This library is a work in progress. Although we've been using it in production at OpenVelo, we're prioritized features that fit our use cases. This means a feature you might need is not implemented yet or could be handled better.
Pull requests are always welcome.
- Reading and Writing to InfluxDB
- Optional Serde Support for Deserialization
- Running multiple queries in one request (e.g.

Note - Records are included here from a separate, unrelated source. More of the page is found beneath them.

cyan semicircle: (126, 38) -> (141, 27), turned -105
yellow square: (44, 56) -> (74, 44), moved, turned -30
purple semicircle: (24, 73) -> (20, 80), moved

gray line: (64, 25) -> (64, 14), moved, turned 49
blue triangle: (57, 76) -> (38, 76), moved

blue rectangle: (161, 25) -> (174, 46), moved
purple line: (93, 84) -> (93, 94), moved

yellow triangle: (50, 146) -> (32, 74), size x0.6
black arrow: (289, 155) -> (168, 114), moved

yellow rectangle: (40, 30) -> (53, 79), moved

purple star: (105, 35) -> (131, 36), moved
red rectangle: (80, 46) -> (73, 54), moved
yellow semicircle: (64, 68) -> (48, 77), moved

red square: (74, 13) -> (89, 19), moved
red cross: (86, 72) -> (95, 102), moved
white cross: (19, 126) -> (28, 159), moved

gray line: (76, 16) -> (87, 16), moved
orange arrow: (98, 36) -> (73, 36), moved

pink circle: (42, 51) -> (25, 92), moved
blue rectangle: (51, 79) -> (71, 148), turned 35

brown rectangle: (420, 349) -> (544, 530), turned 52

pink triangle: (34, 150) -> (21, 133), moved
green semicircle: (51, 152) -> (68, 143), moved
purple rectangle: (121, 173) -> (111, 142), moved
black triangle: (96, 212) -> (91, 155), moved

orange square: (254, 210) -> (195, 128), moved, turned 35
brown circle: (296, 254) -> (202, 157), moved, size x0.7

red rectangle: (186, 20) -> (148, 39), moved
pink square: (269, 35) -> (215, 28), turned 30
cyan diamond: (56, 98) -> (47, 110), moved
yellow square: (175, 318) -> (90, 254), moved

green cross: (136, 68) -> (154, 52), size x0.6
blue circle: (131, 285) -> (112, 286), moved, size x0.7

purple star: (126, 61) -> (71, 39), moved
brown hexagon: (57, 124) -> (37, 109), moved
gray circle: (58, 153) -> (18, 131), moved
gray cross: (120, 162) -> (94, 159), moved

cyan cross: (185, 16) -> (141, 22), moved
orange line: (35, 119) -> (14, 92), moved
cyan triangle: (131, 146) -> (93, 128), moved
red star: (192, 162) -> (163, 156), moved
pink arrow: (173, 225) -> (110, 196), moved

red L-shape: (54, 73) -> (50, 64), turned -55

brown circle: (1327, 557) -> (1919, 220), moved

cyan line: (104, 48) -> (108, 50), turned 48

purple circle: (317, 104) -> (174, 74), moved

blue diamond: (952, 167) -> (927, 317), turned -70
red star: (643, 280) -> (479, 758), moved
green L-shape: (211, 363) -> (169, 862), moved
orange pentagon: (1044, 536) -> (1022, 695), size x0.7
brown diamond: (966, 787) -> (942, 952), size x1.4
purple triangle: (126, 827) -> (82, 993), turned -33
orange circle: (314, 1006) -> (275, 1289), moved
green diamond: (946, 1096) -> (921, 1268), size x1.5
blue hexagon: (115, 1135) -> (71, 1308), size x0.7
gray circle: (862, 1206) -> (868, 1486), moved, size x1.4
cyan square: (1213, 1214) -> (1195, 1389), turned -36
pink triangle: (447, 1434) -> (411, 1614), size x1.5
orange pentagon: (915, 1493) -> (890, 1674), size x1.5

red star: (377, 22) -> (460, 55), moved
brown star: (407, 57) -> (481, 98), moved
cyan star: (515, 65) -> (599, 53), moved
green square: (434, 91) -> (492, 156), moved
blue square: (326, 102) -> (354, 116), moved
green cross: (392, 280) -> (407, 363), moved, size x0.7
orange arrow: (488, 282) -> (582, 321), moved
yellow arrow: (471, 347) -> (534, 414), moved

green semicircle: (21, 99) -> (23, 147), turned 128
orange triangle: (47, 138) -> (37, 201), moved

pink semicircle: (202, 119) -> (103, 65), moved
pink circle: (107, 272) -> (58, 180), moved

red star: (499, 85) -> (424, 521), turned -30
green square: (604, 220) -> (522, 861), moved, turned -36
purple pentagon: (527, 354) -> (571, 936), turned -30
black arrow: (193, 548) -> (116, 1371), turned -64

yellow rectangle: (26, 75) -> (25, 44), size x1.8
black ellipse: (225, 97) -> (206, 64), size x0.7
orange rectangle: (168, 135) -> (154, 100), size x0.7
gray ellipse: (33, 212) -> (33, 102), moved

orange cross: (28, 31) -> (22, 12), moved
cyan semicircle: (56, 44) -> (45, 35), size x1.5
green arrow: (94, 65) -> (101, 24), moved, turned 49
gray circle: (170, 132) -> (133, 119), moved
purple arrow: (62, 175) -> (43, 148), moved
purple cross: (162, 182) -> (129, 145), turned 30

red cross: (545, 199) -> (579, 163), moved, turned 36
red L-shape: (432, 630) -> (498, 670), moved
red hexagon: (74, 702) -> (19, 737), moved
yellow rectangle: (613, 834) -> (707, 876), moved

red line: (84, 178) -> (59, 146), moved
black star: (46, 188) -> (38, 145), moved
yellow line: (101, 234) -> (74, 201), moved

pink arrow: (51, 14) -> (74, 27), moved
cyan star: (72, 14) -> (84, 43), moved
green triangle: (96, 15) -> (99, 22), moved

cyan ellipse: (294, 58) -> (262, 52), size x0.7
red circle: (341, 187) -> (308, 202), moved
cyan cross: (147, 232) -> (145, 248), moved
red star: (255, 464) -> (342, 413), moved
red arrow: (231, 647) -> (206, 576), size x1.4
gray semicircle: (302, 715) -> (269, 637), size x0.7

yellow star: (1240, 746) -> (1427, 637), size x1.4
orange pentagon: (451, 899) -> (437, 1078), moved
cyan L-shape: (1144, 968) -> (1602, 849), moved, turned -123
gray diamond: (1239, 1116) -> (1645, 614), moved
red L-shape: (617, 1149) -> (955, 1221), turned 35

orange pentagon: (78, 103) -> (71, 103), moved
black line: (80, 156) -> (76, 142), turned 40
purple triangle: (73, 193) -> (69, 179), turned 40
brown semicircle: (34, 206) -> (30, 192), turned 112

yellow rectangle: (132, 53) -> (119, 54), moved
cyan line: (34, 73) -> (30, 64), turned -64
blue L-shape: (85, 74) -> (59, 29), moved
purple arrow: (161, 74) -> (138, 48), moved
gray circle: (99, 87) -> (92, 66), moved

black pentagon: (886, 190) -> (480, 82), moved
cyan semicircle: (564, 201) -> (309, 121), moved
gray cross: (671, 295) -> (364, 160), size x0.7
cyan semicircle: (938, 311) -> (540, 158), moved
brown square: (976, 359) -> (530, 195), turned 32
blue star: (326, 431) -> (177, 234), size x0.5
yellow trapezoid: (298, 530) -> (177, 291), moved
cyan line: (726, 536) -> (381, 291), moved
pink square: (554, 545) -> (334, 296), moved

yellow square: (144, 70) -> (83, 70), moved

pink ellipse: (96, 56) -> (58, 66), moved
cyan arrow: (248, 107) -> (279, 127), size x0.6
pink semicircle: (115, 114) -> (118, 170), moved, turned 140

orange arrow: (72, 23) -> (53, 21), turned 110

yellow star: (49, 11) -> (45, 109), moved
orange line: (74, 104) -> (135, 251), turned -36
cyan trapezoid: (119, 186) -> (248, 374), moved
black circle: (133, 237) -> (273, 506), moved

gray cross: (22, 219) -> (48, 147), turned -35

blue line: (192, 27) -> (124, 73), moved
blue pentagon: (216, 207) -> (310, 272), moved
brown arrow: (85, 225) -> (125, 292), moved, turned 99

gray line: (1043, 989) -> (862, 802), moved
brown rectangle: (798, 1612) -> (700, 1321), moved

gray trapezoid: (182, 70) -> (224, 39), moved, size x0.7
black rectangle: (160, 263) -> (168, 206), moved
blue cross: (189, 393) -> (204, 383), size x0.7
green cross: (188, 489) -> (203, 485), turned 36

SELECT * FROM weather_berlin; SELECT * FROM weather_london
) - Read Query Builder instead of supplying raw queries
- Authentication against InfluxDB
- Methods for setting time and time precision in a query
Add the following to your Cargo.toml
influxdb = "0.0.1"
For an example with using Serde deserialization, please refer to serde_integration
use influxdb::query::InfluxDbQuery;
use influxdb::client::InfluxDbClient;
use serde::Deserialize;
use tokio::runtime::current_thread::Runtime;
// Create a InfluxDbClient with URL `http://localhost:8086`
// and database name `test`
let client = InfluxDbClient::new("http://localhost:8086", "test");
// Let's write something to InfluxDB. First we're creating a
// InfluxDbWriteQuery to write some data.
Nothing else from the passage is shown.